Entendê-los pode diminuir as chances de sua empresa se tornar a próxima vítima

Luís Delphim *

31/07/2014 às 10h39

Foto:

Em questões relacionadas à segurança
cibernética, a maioria dos consumidores não consegue distinguir que empresas
seriam mais seguras mediante um eventual ataque. Por isso, quem geralmente arca
com os custos vinculados a esses ataques não são os usuários, mas as
empresas.

De acordo com uma pesquisa recente sobre segurança, aproximadamente
40% dos norte-americanos afirmaram que não deixariam de utilizar cartões de
crédito ou de realizar negócios com um determinado banco ou loja que utilizam
normalmente mediante uma falha de segurança envolvendo seus dados pessoais.

É por isso que as empresas em geral estão muito mais
preocupadas do que os consumidores com relação a esse tema. Recentes falhas na
segurança com dados de cartões de crédito causaram demissões, processos, perda
de clientes e danos de imagem a diversas organizações. As instituições
financeiras estão atentas a essas questões para que possam proteger seus
ativos, clientes e reputação.

Tendo em vista esse cenário, este é um bom
momento para acabar com cinco mitos relacionados à segurança digital.

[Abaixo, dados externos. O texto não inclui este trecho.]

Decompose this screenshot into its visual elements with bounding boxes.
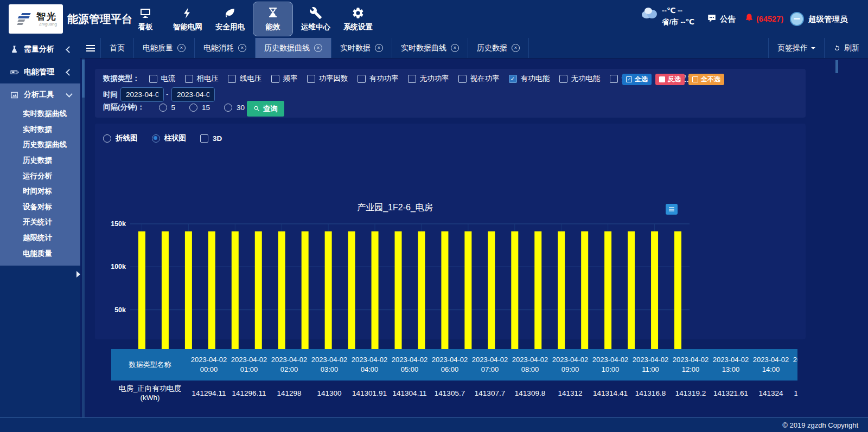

Mito Nº 1 - Segurança é uma tarefa exclusiva do diretor de
segurança (ou Chief Information
Security Officer
) e sua equipe
.  Não importa os recursos ou dinheiro empregados
por uma instituição para mantê-la segura se a segurança não for parte integral do
trabalho de todos os colaboradores. Existem medidas de proteção fundamentais
que devem ser incorporadas à mentalidade e à rotina de todos, desde um
recrutador verificando as referências de um candidato, uma financiadora fazendo
uma varredura nos documentos do cliente em seu smartphone até o CEO em reunião
com analistas.

Mito Nº 2 - Controles de
segurança em excesso irritam os clientes

A segurança eficaz implica ajustar os critérios de acordo com as
necessidades, e as mesmas variam, desde uma simples verificação de identidade
simples para situações de baixo risco, até verificações rigorosas (e rápidas!)
para transações de grandes volumes ou de alto risco, nas quais os clientes
esperam encontrar uma proteção robusta. 
Um diretor precisa transferir eletronicamente o pagamento da folha da
empresa?  Uma carta de crédito para um
novo cliente na Ásia?  Ou uma simples
consulta de saldo em conta por um cliente antigo?  Segurança eficiente significa aumentar ou
reduzir a cautela conforme necessário.

Mito Nº 3 - Para melhorar
a segurança, fortaleça-a no perímetro
. Sem contradizer o valor de um
perímetro de alta segurança. Muitas vezes, isso deixa claro que existe algo
valioso do outro lado. Muitas organizações preferem simplesmente ocultar suas
informações relevantes, permitindo que apenas usuários devidamente autorizados
possam ter acesso a transações e outras atividades críticas. Se os criminosos
cibernéticos não veem nada ao invés de enxergar um muro, não haverá motivos
para se tentar uma invasão.

Mito Nº 4 - Quanto menos a
segurança for discutida, melhor
. É comum ouvir opiniões como: “Supõe-se que
os bancos são seguros. Então por que chamar a atenção de criminosos
cibernéticos?" Montadoras de carros pensavam assim sobre acidentes
automotivos até que a situação alcançou um nível extremamente crítico e
soluções foram criadas.  Agora, a
segurança é a característica que muitos buscam em uma marca. Quanto mais
notícias sobre a ocorrência de crimes cibernéticos os seus clientes terem
acesso (60% disseram que escolheriam outra marca no caso de uma falha), mais
tranquilos eles ficarão ao verem que segurança é algo valorizado por sua marca.

Mito Nº 5 - Resolva a
segurança isoladamente e você estará seguro
. É comum que muitos
especialistas avaliem a segurança a cada sistema, a cada dispositivo, aplicação
ou armazenamento de dados. No entanto, criminosos cibernéticos são muito hábeis
em explorar as conexões entre estes itens. Sendo assim, muitos diretores de
segurança estão adotando uma visão empresarial com respostas holísticas que
conectam todos os pontos sensíveis expostos ao crime cibernético:
transferências eletrônicas, mobilidade/ BYOD, online banking, caixas
eletrônicos, contratação e credenciamento de funcionários, credenciamento de
fornecedores, entre outros.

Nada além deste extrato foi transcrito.